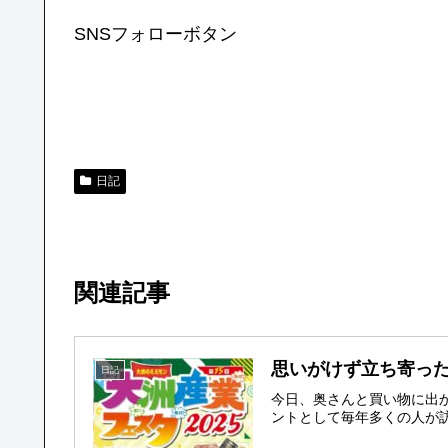
SNSフォローボタン
日記
関連記事
思いがけず立ち寄っ
日記
今日、奥さんと買い物に出
ントとして毎年多くの人が訪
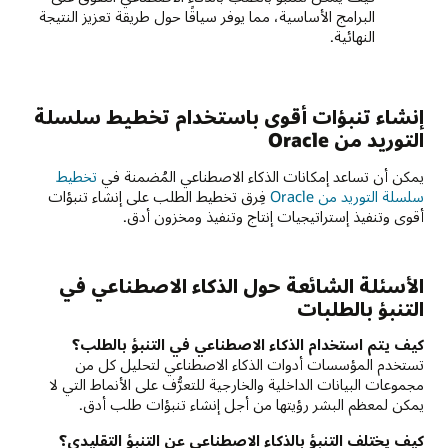
البرامج الأساسية، مما يوفر سياقًا حول طريقة تعزيز النتيجة
النهائية.
إنشاء تنبؤات أقوى باستخدام تخطيط سلسلة
التوريد من Oracle
يمكن أن تساعد إمكانات الذكاء الاصطناعي المُضمنة في
تخطيط
سلسلة التوريد من Oracle
فِرق تخطيط الطلب على إنشاء تنبؤات
أقوى وتنفيذ إستراتيجيات إنتاج وتنفيذ ومخزون أدق.
الأسئلة الشائعة حول الذكاء الاصطناعي في
التنبؤ بالطلبات
كيف يتم استخدام الذكاء الاصطناعي في التنبؤ بالطلب؟
تستخدم المؤسسات أدوات الذكاء الاصطناعي لتحليل كل من
مجموعات البيانات الداخلية والخارجية للتعرُّف على الأنماط التي لا
يمكن لمعظم البشر رؤيتها من أجل إنشاء تنبؤات طلب أدق.
كيف يختلف التنبؤ بالذكاء الاصطناعي عن التنبؤ التقليدي؟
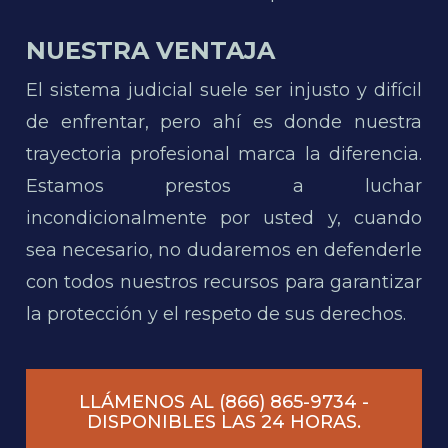
NUESTRA VENTAJA
El sistema judicial suele ser injusto y difícil
de enfrentar, pero ahí es donde nuestra
trayectoria profesional marca la diferencia.
Estamos prestos a luchar
incondicionalmente por usted y, cuando
sea necesario, no dudaremos en defenderle
con todos nuestros recursos para garantizar
la protección y el respeto de sus derechos.
LLÁMENOS AL (866) 865-9734 -
DISPONIBLES LAS 24 HORAS.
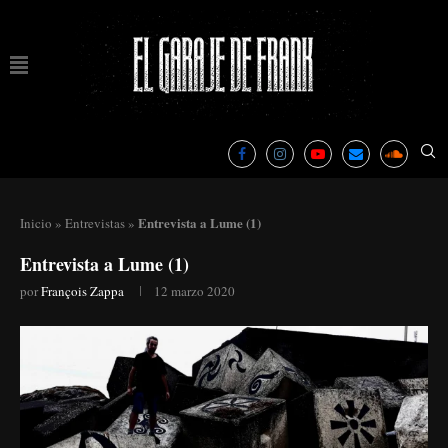
Entrevista a Lume (1)
Inicio
»
Entrevistas
»
Entrevista a Lume (1)
por
François Zappa
12 marzo 2020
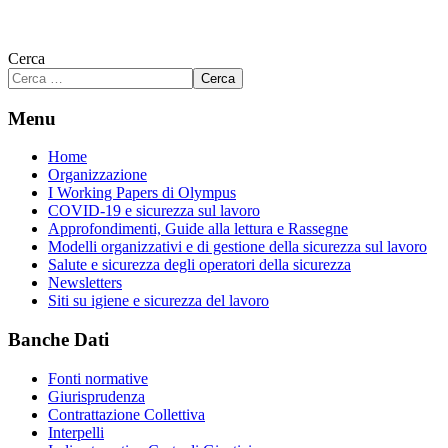
Cerca
Cerca
Menu
Home
Organizzazione
I Working Papers di Olympus
COVID-19 e sicurezza sul lavoro
Approfondimenti, Guide alla lettura e Rassegne
Modelli organizzativi e di gestione della sicurezza sul lavoro
Salute e sicurezza degli operatori della sicurezza
Newsletters
Siti su igiene e sicurezza del lavoro
Banche Dati
Fonti normative
Giurisprudenza
Contrattazione Collettiva
Interpelli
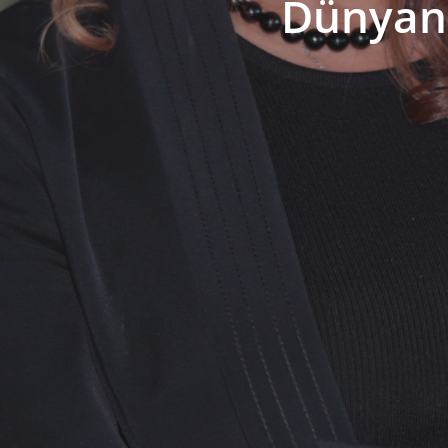
Dünyanı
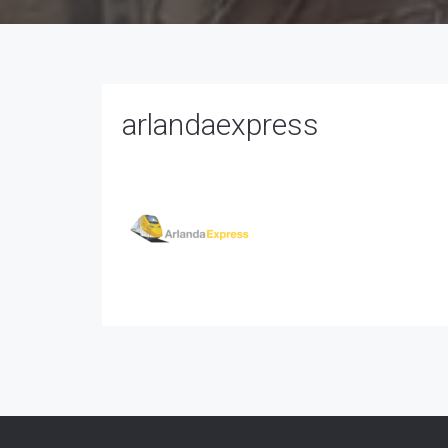
arlandaexpress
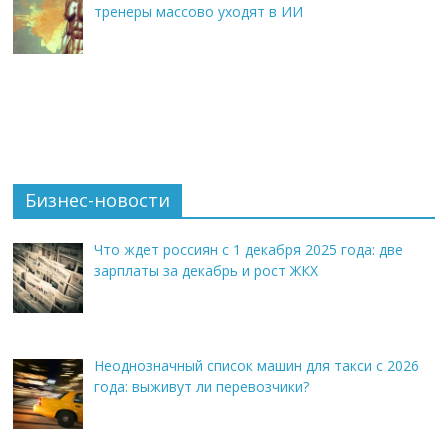
тренеры массово уходят в ИИ
Бизнес-новости
Что ждет россиян с 1 декабря 2025 года: две
зарплаты за декабрь и рост ЖКХ
Неоднозначный список машин для такси с 2026
года: выживут ли перевозчики?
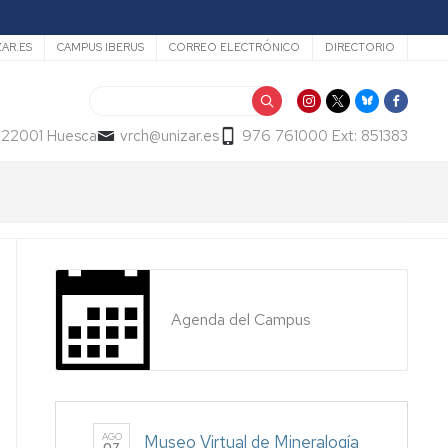
ZAR.ES
CAMPUS IBERUS
CORREO ELECTRÓNICO
DIRECTORIO
Buscar
- 22001 Huesca
vrch@unizar.es
976 761000 Ext: 851383
Agenda del Campus
AGO
Museo Virtual de Mineralogía
07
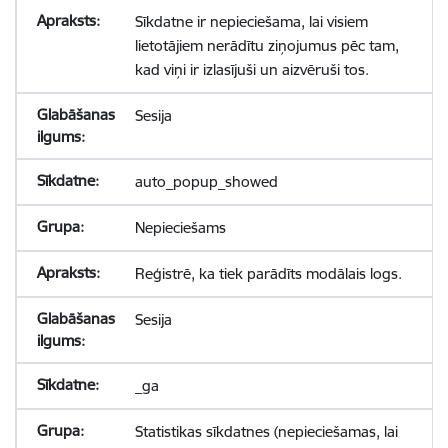
Sīkdatne ir nepieciešama, lai visiem
lietotājiem nerādītu ziņojumus pēc tam,
kad viņi ir izlasījuši un aizvēruši tos.
Sesija
auto_popup_showed
Nepieciešams
Reģistrē, ka tiek parādīts modālais logs.
Sesija
_ga
Statistikas sīkdatnes (nepieciešamas, lai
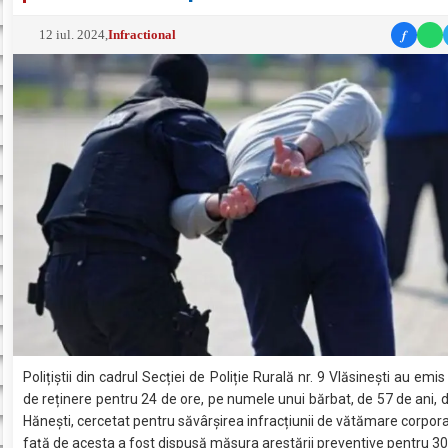
f
12 iul. 2024
,
Infractional
Polițiștii din cadrul Secției de Poliție Rurală nr. 9 Vlăsinești au em
de reținere pentru 24 de ore, pe numele unui bărbat, de 57 de ani,
Hănești, cercetat pentru săvârșirea infracțiunii de vătămare corporal
față de acesta a fost dispusă măsura arestării preventive pentru 30 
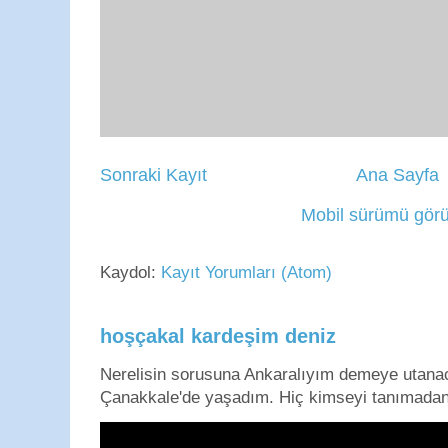
Sonraki Kayıt
Ana Sayfa
Mobil sürümü görü
Kaydol:
Kayıt Yorumları (Atom)
hoşçakal kardeşim deniz
Nerelisin sorusuna Ankaralıyım demeye utan
Çanakkale'de yaşadım. Hiç kimseyi tanımadan g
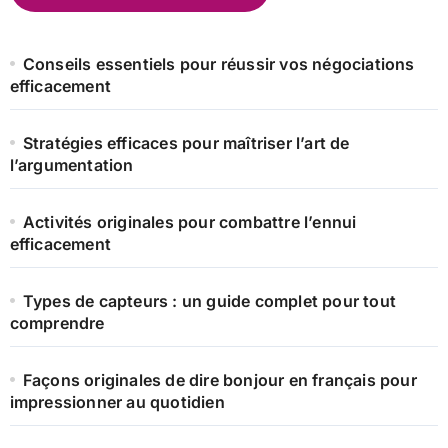
Conseils essentiels pour réussir vos négociations
efficacement
Stratégies efficaces pour maîtriser l’art de
l’argumentation
Activités originales pour combattre l’ennui
efficacement
Types de capteurs : un guide complet pour tout
comprendre
Façons originales de dire bonjour en français pour
impressionner au quotidien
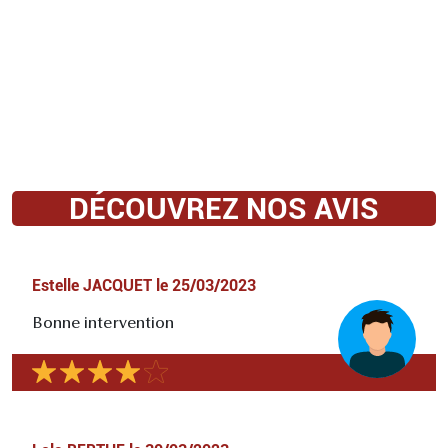
DÉCOUVREZ NOS AVIS
Estelle JACQUET
le
25/03/2023
Bonne intervention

▶ _Exercise_: The aim is an exact repeat of the entire listing, stripped of pictures.

▶ _Output of the exercise_:
SNSフォローボタン
日記
関連記事
思いがけず立ち寄っ
日記
今日、奥さんと買い物に出
ントとして毎年多くの人が訪
البرامج الأساسية، مما يوفر سياقًا حول طريقة تعزيز النتيجة
النهائية.
إنشاء تنبؤات أقوى باستخدام تخطيط سلسلة
التوريد من Oracle
يمكن أن تساعد إمكانات الذكاء الاصطناعي المُضمنة في
تخطيط
سلسلة التوريد من Oracle
فِرق تخطيط الطلب على إنشاء تنبؤات
أقوى وتنفيذ إستراتيجيات إنتاج وتنفيذ ومخزون أدق.
الأسئلة الشائعة حول الذكاء الاصطناعي في
التنبؤ بالطلبات
كيف يتم استخدام الذكاء الاصطناعي في التنبؤ بالطلب؟
تستخدم المؤسسات أدوات الذكاء الاصطناعي لتحليل كل من
مجموعات البيانات الداخلية والخارجية للتعرُّف على الأنماط التي لا
يمكن لمعظم البشر رؤيتها من أجل إنشاء تنبؤات طلب أدق.
كيف يختلف التنبؤ بالذكاء الاصطناعي عن التنبؤ التقليدي؟
NUESTRA VENTAJA
El sistema judicial suele ser injusto y difícil
de enfrentar, pero ahí es donde nuestra
trayectoria profesional marca la diferencia.
Estamos prestos a luchar
incondicionalmente por usted y, cuando
sea necesario, no dudaremos en defenderle
con todos nuestros recursos para garantizar
la protección y el respeto de sus derechos.
LLÁMENOS AL (866) 865-9734 -
DISPONIBLES LAS 24 HORAS.
Entrevista a Lume (1)
Inicio
»
Entrevistas
»
Entrevista a Lume (1)
por
François Zappa
12 marzo 2020
Cerca
Cerca
Menu
Home
Organizzazione
I Working Papers di Olympus
COVID-19 e sicurezza sul lavoro
Approfondimenti, Guide alla lettura e Rassegne
Modelli organizzativi e di gestione della sicurezza sul lavoro
Salute e sicurezza degli operatori della sicurezza
Newsletters
Siti su igiene e sicurezza del lavoro
Banche Dati
Fonti normative
Giurisprudenza
Contrattazione Collettiva
Interpelli
Dünyanı
arlandaexpress
тренеры массово уходят в ИИ
Бизнес-новости
Что ждет россиян с 1 декабря 2025 года: две
зарплаты за декабрь и рост ЖКХ
Неоднозначный список машин для такси с 2026
года: выживут ли перевозчики?
ZAR.ES
CAMPUS IBERUS
CORREO ELECTRÓNICO
DIRECTORIO
Buscar
- 22001 Huesca
vrch@unizar.es
976 761000 Ext: 851383
Agenda del Campus
AGO
Museo Virtual de Mineralogía
07
Sīkdatne ir nepieciešama, lai visiem
lietotājiem nerādītu ziņojumus pēc tam,
kad viņi ir izlasījuši un aizvēruši tos.
Sesija
auto_popup_showed
Nepieciešams
Reģistrē, ka tiek parādīts modālais logs.
Sesija
_ga
Statistikas sīkdatnes (nepieciešamas, lai
f
12 iul. 2024
,
Infractional
Polițiștii din cadrul Secției de Poliție Rurală nr. 9 Vlăsinești au em
de reținere pentru 24 de ore, pe numele unui bărbat, de 57 de ani,
Hănești, cercetat pentru săvârșirea infracțiunii de vătămare corporal
față de acesta a fost dispusă măsura arestării preventive pentru 30 
Sonraki Kayıt
Ana Sayfa
Mobil sürümü görü
Kaydol:
Kayıt Yorumları (Atom)
hoşçakal kardeşim deniz
Nerelisin sorusuna Ankaralıyım demeye utan
Çanakkale'de yaşadım. Hiç kimseyi tanımadan g
Conseils essentiels pour réussir vos négociations
efficacement
Stratégies efficaces pour maîtriser l’art de
l’argumentation
Activités originales pour combattre l’ennui
efficacement
Types de capteurs : un guide complet pour tout
comprendre
Façons originales de dire bonjour en français pour
impressionner au quotidien
DÉCOUVREZ NOS AVIS
Estelle JACQUET
le
25/03/2023
Bonne intervention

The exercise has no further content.